Advancing the global conversation on cities

School of Architecture and Planning joins architecture programs from around the world in international conference on the future of cities

by Rachel Teaman

Published October 12, 2018 This content is archived.

The Shaping the City forum takes place Oct. 12-13, 2018, at the Fondazione Querini Stampalia in Venice. Photo courtesy of the European Cultural Centre and Global Art Affairs Foundation

Dean Robert Shibley will represent the University at Buffalo’s School of Architecture and Planning in an international conference engaging educators and practitioners in design and urban planning in conversation on the sustainable future of cities.

“Shaping the City: A Forum for Sustainable Cities and Communities,” organized by the European Cultural Centre and Global Art Affairs Foundation, will take place Oct. 12-13, in the heart of Venice, Italy.

Featuring scholars and practitioners from Moscow to Morocco, the conference aims to inspire new research on the structure of cities and strategies for cultivating sustainability, resilience and livable communities through architectural developments. It is being organized as part of the “Time-Space-Existence” exhibition in Venice.

Shibley will discuss “See It Through Buffalo,” the school’s documentary short on the urban landscapes of Buffalo and the work of our faculty and students within them. The film serves as a provocation on the potential of universities to address global issues in urbanism through intensive engagement with their host regions.

UB is among several schools and institutions participating in the conference’s segment on “Urban Developments and Re-imagining the City,” considering the themes of inclusive, sustainable urbanization and the capacity for participatory and integrated human settlement planning.
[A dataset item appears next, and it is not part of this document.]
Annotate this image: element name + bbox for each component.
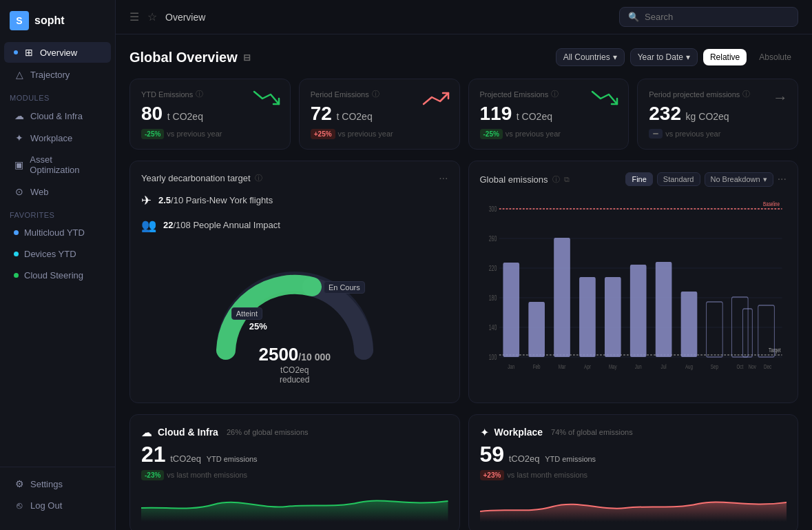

In the case of the School of Architecture and planning, faculty and students have worked closely with the city’s citizens and leaders over the course of five decades to develop groundbreaking work in regional planning, community-driven food systems policy, climate action and clean-energy urban development, innovation in architectural manufacturing, and refugee health and housing.

Shibley says such research reveals the translational potential of community-engaged teaching and research in design and planning to both advance the long-term regeneration of host regions and generate new practices for the profession and communities worldwide.

Produced by the school with Paget Films and directed by UB architecture professor Gregory Delaney, “See It Through Buffalo” has been on exhibit in Venice since May as part of Time Space Existence, which runs in parallel to the 2018 Venice Architecture Biennale.

Produced with no dialogue, only a soundtrack, the documentary unfolds through 29 different sites across Buffalo, from the grain elevators along the Buffalo River to the churches of Buffalo's East Side to school’s own studios. The film is a pensive yet hopeful portrayal of Buffalo’s complex history and contemporary challenges as points of engagement and inspiration for faculty and students.

UB was among an elite group of about 30 architecture and planning schools worldwide invited to participate in Time Space Existence, which brings together more than 200 architects, artists and universities from around the world to provoke conversation on the most pressing challenges facing the discipline today. The school was recognized in its invitation for rooting design and planning education in research and intensive engagement with its host region.